▸ Exercise brief: Take the line that contains "Полное собран" as the first line and the last line of the records as the end. Please set down everything in that range exactly.

▸ Data to examine:

- - - - -

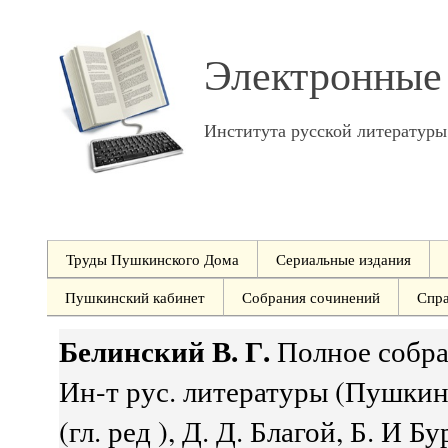
Электронные
Института русской литератур
Труды Пушкинского Дома
Сериальные издания
Пушкинский кабинет
Собрания сочинений
Спр
Белинский В. Г.
Полное собран
Ин-т рус. литературы (Пушкин.
(гл. ред ), Д. Д. Благой, Б. И Бу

- - - - -

▸ Reply to the exercise:
Полное собран
Ин-т рус. литературы (Пушкин.
(гл. ред ), Д. Д. Благой, Б. И Бу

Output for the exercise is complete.